**Exercise aim:** Restate each entry exactly, without pictures.

**Saved entries:**
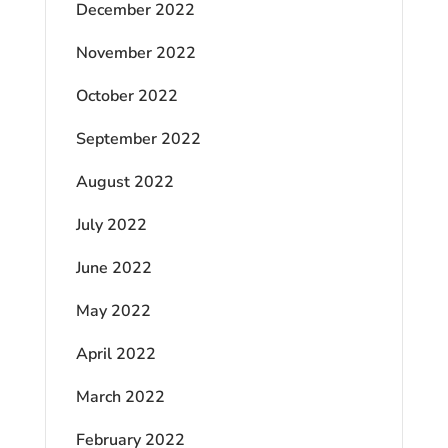
December 2022
November 2022
October 2022
September 2022
August 2022
July 2022
June 2022
May 2022
April 2022
March 2022
February 2022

**Task response:**
December 2022
November 2022
October 2022
September 2022
August 2022
July 2022
June 2022
May 2022
April 2022
March 2022
February 2022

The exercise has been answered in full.